J’essaie vaille que vaille d’être à son diapason, trop tôt rattrapé par l’insatiable engrenage de mes pensées.
Tout est rythme aussi et martèlement.
Les sabots heurtent le sol révélant leur message. Le souffle forge et opère comme une trouée dans l’espace. Cela dit mieux que tout discours un essentiel.
La vie enfuie à chaque pas et l’énigmatique décompte du mourir.
La tache noire et blanche de mon chien a disparu dans le fourré. J’entends les branches se briser à son passage et je perçois, ajoutée à un imperceptible raidissement, l’orientation intriguée de l’oreille de mon cheval. De la masse obscure de la végétation quelque chose s’apprête à surgir.
Soudain, un grand chevreuil explose dans le soleil. Une idée de vitesse pure me traverse tandis qu’un écart brutal manque me jeter à terre..
Je ressens mon retard sur toute chose, mon inadéquation au jaillissement.
Là-bas, le chevreuil n’est plus qu’un trait fauve sur l’argile brune du champ. Mon chien s’allonge, filant au ras de terre.
Le calme revient presque aussitôt. Je passe ma main sur l’encolure épaissie par les forces aussitôt assemblées d’une peur ancestrale.
Nous prenons le galop pour rejoindre le chien qui attends là-bas dans l’épuisement de sa course.
A la sortie du champ, un chemin pénètre sous les arbres où l’on fait parfois du bois pour les froids à venir.Tout résonne alors du choc réverbéré de la hache.
Les odeurs changent et la fraicheur soudaine du sous-bois me surprend. Il faut éviter les branches basses, les ronces qui, mues par une intention sournoise, s’accrochent à vous et déchirent la peau.
Nous abordons un long raidillon et je laisse mon cheval organiser son effort. Il gravit la forte pente avec, à chaque foulée, une puissance neuve.
Aucun refus de sa part mais une générosité entièrement donnée. Une pure perte que je lui envie, moi si comptable de mes forces.
Ni joie, ni peine, un bloc d’énergie pure gravissant la montagne du rien.
L’orée du bois débouche sur un vaste champ de blé fraichement coupé.
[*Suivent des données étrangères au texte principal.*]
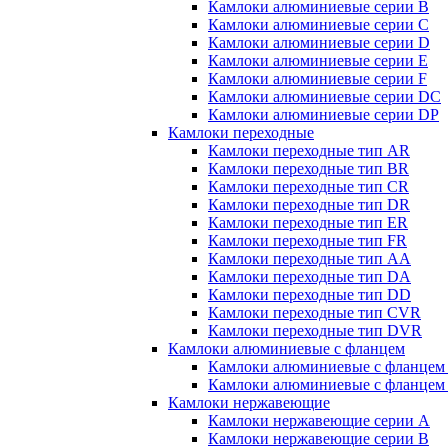
Камлоки алюминиевые серии B
Камлоки алюминиевые серии C
Камлоки алюминиевые серии D
Камлоки алюминиевые серии E
Камлоки алюминиевые серии F
Камлоки алюминиевые серии DC
Камлоки алюминиевые серии DP
Камлоки переходные
Камлоки переходные тип AR
Камлоки переходные тип BR
Камлоки переходные тип CR
Камлоки переходные тип DR
Камлоки переходные тип ER
Камлоки переходные тип FR
Камлоки переходные тип AA
Камлоки переходные тип DA
Камлоки переходные тип DD
Камлоки переходные тип CVR
Камлоки переходные тип DVR
Камлоки алюминиевые с фланцем
Камлоки алюминиевые с фланцем
Камлоки алюминиевые с фланцем
Камлоки нержавеющие
Камлоки нержавеющие серии А
Камлоки нержавеющие серии В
Le souffle à peine retrouvé, nous galopons dans un bruissement sec. Le soleil a décliné. Les animaux ont senti le moment du retour. Leur attitude a changé de manière subtile. On sent à la fois comme un empressement et une détente. Un pas comme rassuré par la certitude de bientôt rejoindre le havre de la maison et des champs alentours.
Je respire profondément, avalant l’air, le paysage, les sons, les dernières brillances du monde et expire dans le tout finissant.
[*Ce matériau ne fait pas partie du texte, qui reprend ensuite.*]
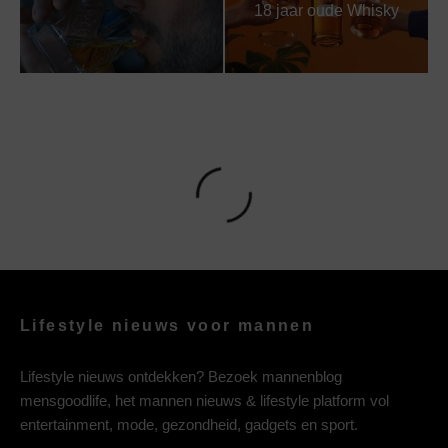
18 jaar oude Whisky
Lifestyle nieuws voor mannen
Lifestyle nieuws ontdekken? Bezoek mannenblog
mensgoodlife, het mannen nieuws & lifestyle platform vol
entertainment, mode, gezondheid, gadgets en sport.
Les ombres gagnent. Une paix un peu triste s’installe doucement. Le monde cesse, soudain indifférent, comme une trêve dans le saccage du jour précédant la férocité de la nuit à venir.
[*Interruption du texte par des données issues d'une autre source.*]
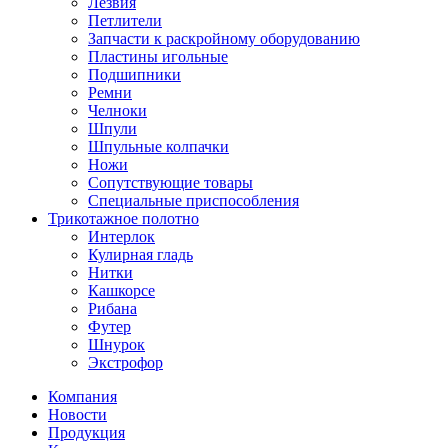
Лезвия
Петлители
Запчасти к раскройному оборудованию
Пластины игольные
Подшипники
Ремни
Челноки
Шпули
Шпульные колпачки
Ножи
Сопутствующие товары
Специальные приспособления
Трикотажное полотно
Интерлок
Кулирная гладь
Нитки
Кашкорсе
Рибана
Футер
Шнурок
Экстрофор
Компания
Новости
Продукция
Toute couleur se retire, l’environnement sonore se réduit au peu de bruits que nous faisons sur cette tapisserie de silence.
Heurts assourdis du sabot sur un feutre de poussière, petite machine régulière du halètement canin .
Toute chose écoute calmement comme un orchestre discipliné aux instruments déposés, laissant place à l’interminable et muet hurlement de la vie.
Je longe maintenant le bord du lac. Deux rides noires zèbrent son éclat un peu métallique. On dirait le reflet de la moire d’une étoffe qu’une main gigantesque aurait tendu entre les arbres.
Le monde noircit. Je sais que bientôt je n’y verrai plus rien. J’ai l’impression que la masse brune que nous formons, cheval et cavalier, va, se ruant vers ce qui l’engloutit. Le pelage sombre de mon chien a depuis longtemps disparu mais je sais qu’il est là, tout prêt.
Rien n’a changé vraiment pour eux.
Jour, nuit, seule notre nature humaine nous fait naître à l’effroi.
L’animal se fond avec la nuit obscure dans laquelle nous nous débattons.
Une dernière côte me sépare de la maison où je sais que l’on s’inquiète.
Bientôt une lueur viendra entrebâiller ce qui maintenant s’est replié sur moi et m’étreint.
Je vais, comme coagulé à l’animal invisible auquel j’appartiens comme un aveugle à sa nuit. Je semble disparu et pourtant je n’ai jamais autant existé.
M’apparaît l’évidence sur laquelle notre raison pose un masque.
Aucun été ne dure.
Nous allons dans la menace de ce monde sauvage. Puis, nous continuons, avançant dans l’obscurité, portés par l’ombre de l’animal, jusqu’au plus noir de la nuit inhumaine.